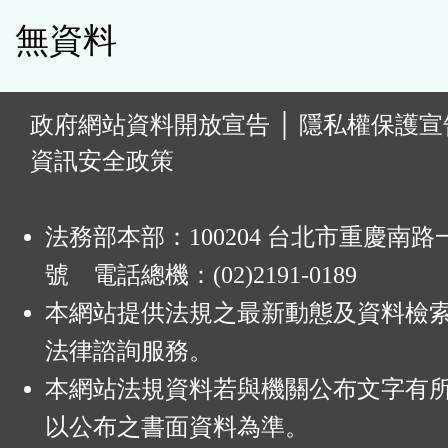
無資料
:
政府網站資料開放宣告
│
隱私權保護宣
資訊安全政策
法務部本部：100204 台北市重慶南路一
號 電話總機：(02)2191-0189
本網站提供法規之最新動態及資料檢
法律諮詢服務。
本網站法規資料若與機關公布文字有
以公布之書面資料為準。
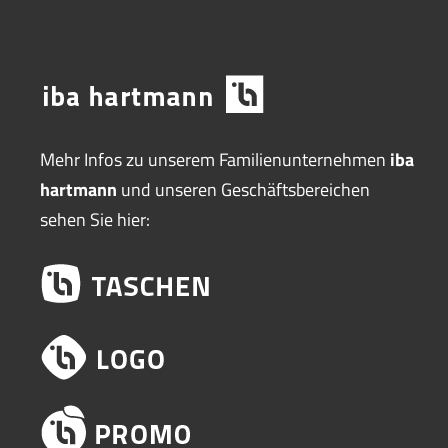
Mehr Infos zu unserem Familienunternehmen
iba
hartmann
und unseren Geschäftsbereichen
sehen Sie hier:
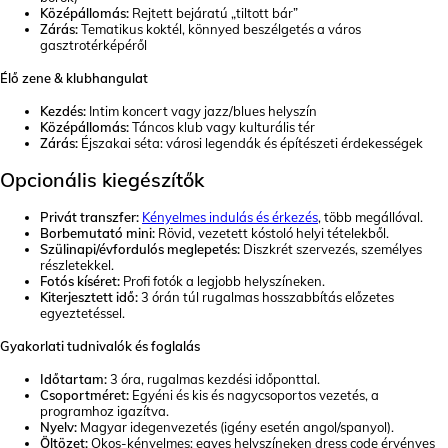
Középállomás:
Rejtett bejáratú „tiltott bár”
Zárás:
Tematikus koktél, könnyed beszélgetés a város
gasztrotérképéről
Élő zene & klubhangulat
Kezdés:
Intim koncert vagy jazz/blues helyszín
Középállomás:
Táncos klub vagy kulturális tér
Zárás:
Éjszakai séta: városi legendák és építészeti érdekességek
Opcionális kiegészítők
Privát transzfer:
Kényelmes indulás és érkezés
, több megállóval.
Borbemutató mini:
Rövid, vezetett kóstoló helyi tételekből.
Szülinapi/évfordulós meglepetés:
Diszkrét szervezés, személyes
részletekkel.
Fotós kíséret:
Profi fotók a legjobb helyszíneken.
Kiterjesztett idő:
3 órán túl rugalmas hosszabbítás előzetes
egyeztetéssel.
Gyakorlati tudnivalók és foglalás
Időtartam:
3 óra, rugalmas kezdési időponttal.
Csoportméret:
Egyéni és kis és nagycsoportos vezetés, a
programhoz igazítva.
Nyelv:
Magyar idegenvezetés (igény esetén angol/spanyol).
Öltözet:
Okos-kényelmes; egyes helyszíneken dress code érvényes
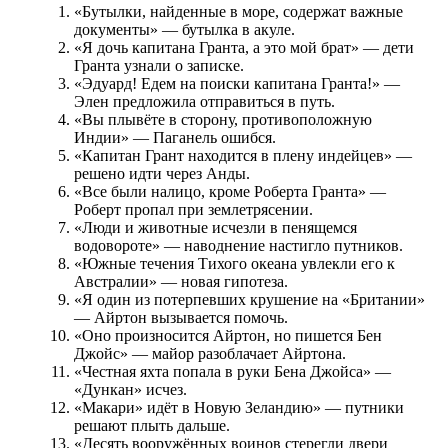
«Бутылки, найденные в море, содержат важные
документы» — бутылка в акуле.
«Я дочь капитана Гранта, а это мой брат» — дети
Гранта узнали о записке.
«Эдуард! Едем на поиски капитана Гранта!» —
Элен предложила отправиться в путь.
«Вы плывёте в сторону, противоположную
Индии» — Паганель ошибся.
«Капитан Грант находится в плену индейцев» —
решено идти через Анды.
«Все были налицо, кроме Роберта Гранта» —
Роберт пропал при землетрясении.
«Люди и животные исчезли в пенящемся
водовороте» — наводнение настигло путников.
«Южные течения Тихого океана увлекли его к
Австралии» — новая гипотеза.
«Я один из потерпевших крушение на «Британии»
— Айртон вызывается помочь.
«Оно произносится Айртон, но пишется Бен
Джойс» — майор разоблачает Айртона.
«Честная яхта попала в руки Бена Джойса» —
«Дункан» исчез.
«Макари» идёт в Новую Зеландию» — путники
решают плыть дальше.
«Десять вооружённых воинов стерегли двери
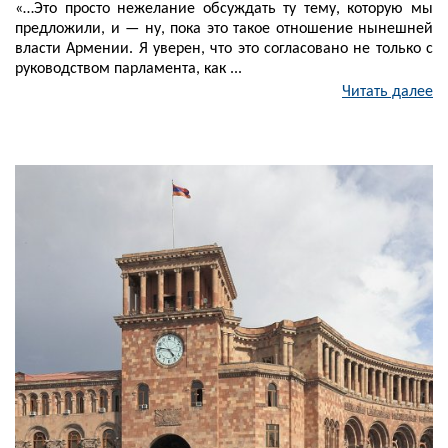
«…Это просто нежелание обсуждать ту тему, которую мы
предложили, и — ну, пока это такое отношение нынешней
власти Армении. Я уверен, что это согласовано не только с
руководством парламента, как ...
Читать далее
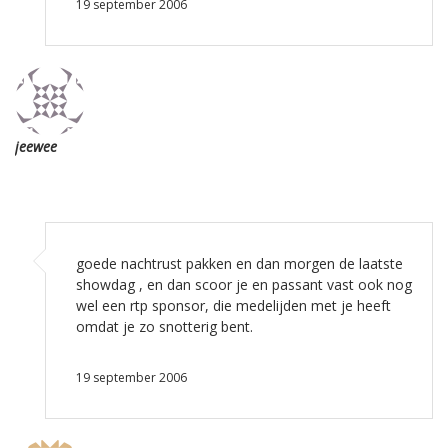
19 september 2006
jeewee
goede nachtrust pakken en dan morgen de laatste
showdag , en dan scoor je en passant vast ook nog
wel een rtp sponsor, die medelijden met je heeft
omdat je zo snotterig bent.
19 september 2006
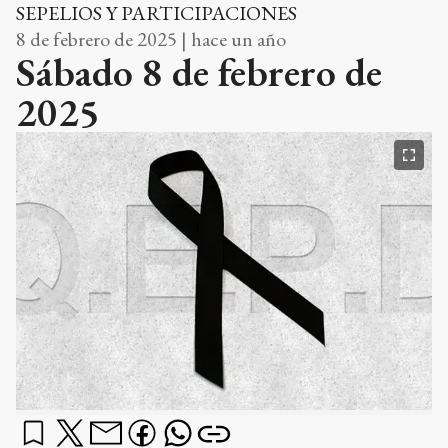
SEPELIOS Y PARTICIPACIONES
8 de febrero de 2025 | hace un año
Sábado 8 de febrero de
2025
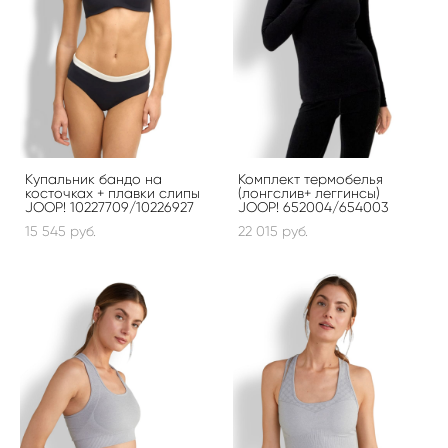
Купальник бандо на
Комплект термобелья
косточках + плавки слипы
(лонгслив+ леггинсы)
JOOP! 10227709/10226927
JOOP! 652004/654003
15 545 pуб.
22 015 pуб.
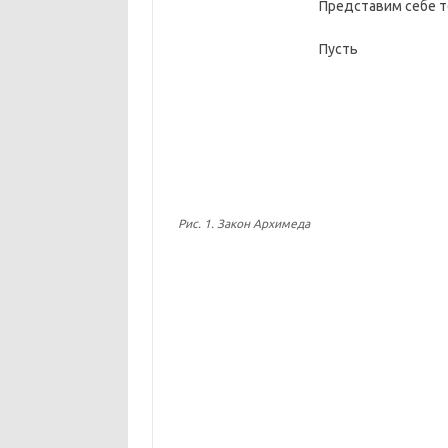
Представим себе те
Пус
Рис. 1. Закон Архимеда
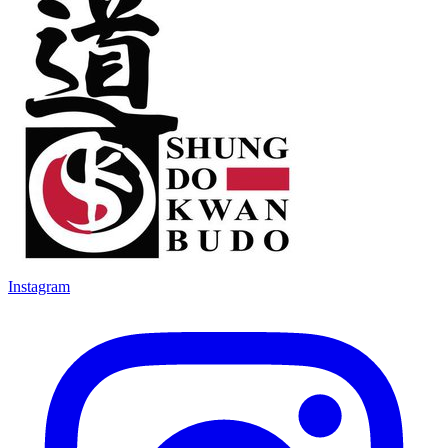
Instagram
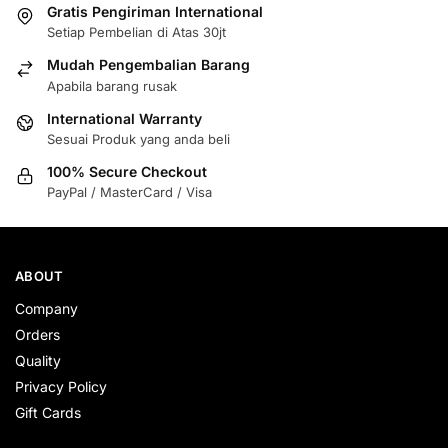
Gratis Pengiriman International
Setiap Pembelian di Atas 30jt
Mudah Pengembalian Barang
Apabila barang rusak
International Warranty
Sesuai Produk yang anda beli
100% Secure Checkout
PayPal / MasterCard / Visa
ABOUT
Company
Orders
Quality
Privacy Policy
Gift Cards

▶ _WORK TASK_
Give back exactly the lines that run from the line with "100% Secure Checkout" through the close of the material, counting both ends, and nothing more.

▶ _TASK RESPONSE_
100% Secure Checkout
PayPal / MasterCard / Visa
ABOUT
Company
Orders
Quality
Privacy Policy
Gift Cards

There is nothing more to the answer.